Another reason why manly men are naturally indisposed toward women is explained in Plato's Symposium (Oxford University Press, 1953) during a putatively fictitious and probably satirical speech by the playwright Aristophanes about how man originally had eight limbs and two faces. Ever since Zeus punished man for his insolence, says Aristophanes, by splitting him in half, each half yearns for his lost other. 'They who are a section of the male follow the male,' he says, 'and these are the best of boys and youths, because they have the most manly nature'. And, in an apparent coup de grâce, Aristophanes continues, 'these when they grow up become our statesmen, and these only, which is a great proof of the truth of what I am saying':

When they reach manhood they are lovers of youth, and are not naturally inclined to marry or beget children…And when one of them meets with his other half, the actual half of himself, whether he be a lover of youth or a lover of another sort, the pair are lost in an amazement of love and friendship and intimacy, and one will not be out of the other's sight.

Satire or not, that is the view from on top. When it comes to the relationship between master and pupil in ancient Athens, as in Christendom, there is no social equality[i]; the pupil is allotted the 'naturally' inferior position in both didactic and erotic terms. What, then, of that homoerotically charged association? Who or what protects the pupil's natural desire for knowledge, acceptance and connection from intentional or unintentional exploitation? How easy is it for the master, wittingly or not, to coax his pupil into the adoringly passive, that is, 'feminine' (read, dangerously vulnerable), position?

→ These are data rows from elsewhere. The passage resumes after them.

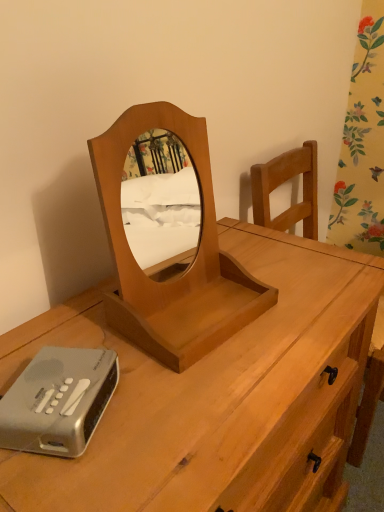 This screenshot has width=384, height=512. I want to click on free space in front of light brown wood mirror at center, so click(x=198, y=400). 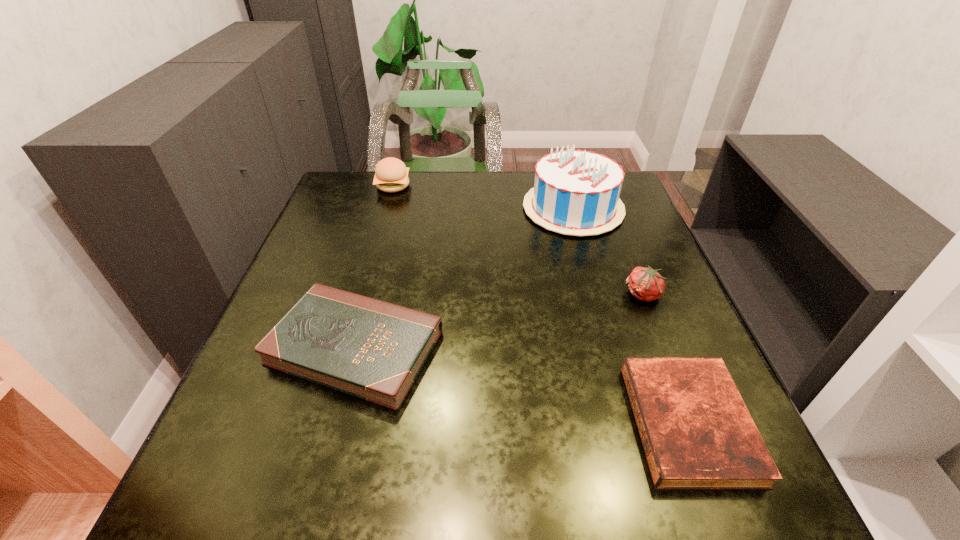 Find the location of a particular element. free space that is in between the birthday cake and the right Bible is located at coordinates (631, 316).

Image resolution: width=960 pixels, height=540 pixels. What are the coordinates of `vacant space that's between the tomato and the tallest object` in the screenshot? It's located at (609, 252).

Locate an element on the screen. free space that is in between the birthday cake and the hamburger is located at coordinates (483, 197).

The image size is (960, 540). What are the coordinates of `free space between the birthday cake and the second shortest object` in the screenshot? It's located at (464, 278).

At what (x,y) coordinates should I click in order to perform the action: click on vacant space that's between the left Bible and the third tallest object. Please return your answer as a coordinate pair (x, y). The height and width of the screenshot is (540, 960). Looking at the image, I should click on (499, 321).

The image size is (960, 540). Find the location of `free space between the tallest object and the third tallest object`. free space between the tallest object and the third tallest object is located at coordinates (609, 252).

Image resolution: width=960 pixels, height=540 pixels. I want to click on vacant region between the birthday cake and the shorter Bible, so click(631, 316).

What are the coordinates of `free space between the fourth shortest object and the taller Bible` in the screenshot? It's located at (374, 266).

Find the location of a particular element. This screenshot has height=540, width=960. the third closest object relative to the hamburger is located at coordinates (646, 284).

Identify which object is located as the fourth nearest to the second tallest object. Please provide its 2D coordinates. Your answer should be formatted as a tuple, i.e. [(x, y)], where the tuple contains the x and y coordinates of a point satisfying the conditions above.

[(697, 433)]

Michel de Montaigne writes in his essay 'On affectionate relationships' (Penguin, 1989) that the friendship between intimate equals that he enjoyed with his late friend La Böetie is not to be found within the homosexual tradition of the Greeks, 'since as they practised it, it required a great disparity of age and divergence of favours between the lovers'. And how could it be otherwise in a culture that defines the active (penetrating) partner as masculine and superior and the passive (accepting) partner as feminine and inferior? Nor is egalitarian friendship to be found with women, says Montaigne, as women are 'not normally capable of responding to such familiarity and mutual confidence as sustain that holy bond of friendship, nor do their souls seem firm enough.' There is, he says, 'no example yet of woman attaining to it and by the common agreement of the Ancient schools of philosophy she is excluded from it'.

 

RETURNING TO MY key question, what was in it for the medieval church to construct woman as concealing dreadful secrets about the extent of her capacity and desire to harm men? In this case, male fear of the feminine (in others or themselves) is being exploited in the interest of reinforcing in-group cohesion. What is the real and open secret about woman? In the tradition of concocting women's secrets to foster bonding among men (and simultaneously rattle them about their own 'feminine' propensities), the secret is that woman is the instrument by which men both bond with and punish other men to keep them in the fold.

How men are broken – in military training and war, for example – is by placing them in the passive position of woman. Male fear of being feminine or feminised (femiphobia) manifests as the entirely legitimate fear of being treated as a woman, that is, of being treated as women are treated in patriarchal cultures, that is, as nothing. Without using woman as measure of abasement, might these practices lose some of their traumatogenic potency? Power is always in a position to exploit community fears for its own ends, feeding those fears with beguiling narratives about clear and present dangers. Men's highly conditioned femiphobia is no exception to the rule. The difference is that in this case the out-group comprises half the population.



[i]Parties in a teacher-student relationship involving rational authority, says Erich Fromm, are perceived as social equals, notwithstanding that the teacher holds a certain authority of knowledge and experience.